Updates based on comments

Krishn1412 · Krishn1412 · commit 6d25cc82d18e · 2025-02-24T18:33:23.000+05:30
1) Fixed lint issues
2) Changed variable name for bucket size
3) Added parameterised unit test
diff --git a/torchft/local_sgd.py b/torchft/local_sgd.py
@@ -183,7 +183,8 @@ class DiLoCo(LocalSGD):
     diloco: https://arxiv.org/pdf/2311.08105
     """
 
-    BUCKET_SIZE_BYTES = 32 * 1024 * 1024
+    bucket_cap_mb = 32 * 1024 * 1024
+    use_bucketization = False
 
     def __init__(
         self,
@@ -194,7 +195,8 @@ def __init__(
         sync_every: int,
         backup_device: Optional[torch.device] = None,
         pin_memory: bool = True,
-        use_bucketization=False,
+        use_bucketization: bool = False,
+        bucket_cap_mb: int = None,
     ) -> None:
         if manager._use_async_quorum:
             raise ValueError(
@@ -205,6 +207,10 @@ def __init__(
             manager, model, inner_optimizer, sync_every, backup_device, pin_memory
         )
         self._outer_optimizer = outer_optimizer
+        if bucket_cap_mb is not None:
+            self.bucket_cap_mb = int(bucket_cap_mb * 1024 * 1024)
+
+        self.use_bucketization = use_bucketization
 
     def _perform_sync(self) -> None:
         """
diff --git a/torchft/local_sgd_test.py b/torchft/local_sgd_test.py
@@ -9,6 +9,7 @@
 from unittest.mock import create_autospec
 
 import torch
+from parameterized import parameterized
 from torch import nn, optim
 
 from torchft.local_sgd import DiLoCo, LocalSGD
@@ -145,42 +146,33 @@ def test_diloco_healthy(self) -> None:
             outer_opt_state = outer_optimizer.state_dict()
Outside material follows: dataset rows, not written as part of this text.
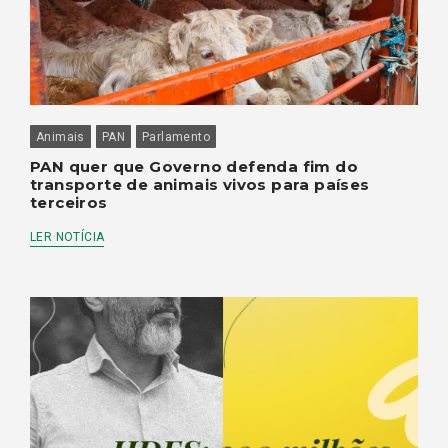
Animais
PAN
Parlamento
PAN quer que Governo defenda fim do
transporte de animais vivos para países
terceiros
LER NOTÍCIA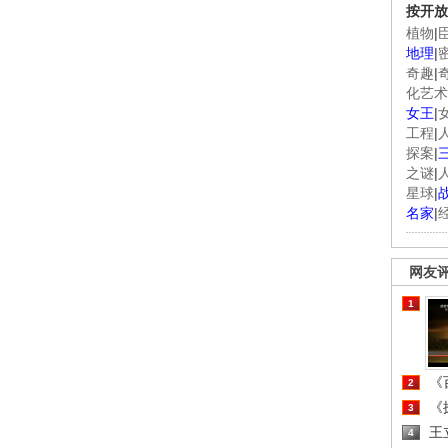
按开放
植物
|
地理
|
奇趣
|
化艺术
女王
|
工程
|
探案
|
之谜
|
星球
|
名家
|
网友
1
《百
2
《探
3
王
4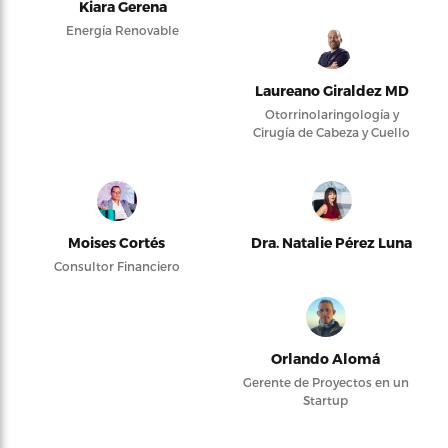
Kiara Gerena
Energía Renovable
Laureano Giraldez MD
Otorrinolaringología y
Cirugía de Cabeza y Cuello
Moises Cortés
Dra. Natalie Pérez Luna
Consultor Financiero
Orlando Alomá
Gerente de Proyectos en un
Startup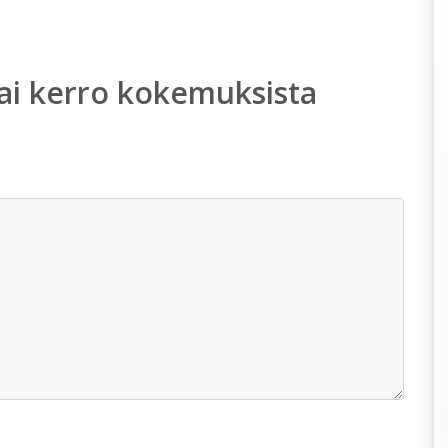
ai kerro kokemuksista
             self.assertEqual(len(outer_opt_state["state"]), parameter_count)
 
-    def test_diloco_without_bucketization(self):
+    @parameterized.expand(
+        [
+            (
+                "without_bucketization",
+                False,
+                lambda self, manager, model: self.assertEqual(
+                    manager.allreduce.call_count, len(list(model.parameters()))
+                ),
+            ),
+            (
+                "with_bucketization",
+                True,
+                lambda self, manager, model: self.assertGreaterEqual(
+                    manager.allreduce.call_count, 1
+                ),
+            ),
+        ]
+    )
+    def test_diloco_all_reduce(self, name, use_bucketization, assert_func):
         model = SimpleModel()
         inner_optimizer = optim.AdamW(
             model.parameters(), lr=4e-4, weight_decay=0.1, betas=(0.9, 0.95)
         )
         outer_optimizer = optim.SGD(
             model.parameters(), lr=0.7, momentum=0.9, nesterov=True
         )
-        manager = create_autospec(Manager)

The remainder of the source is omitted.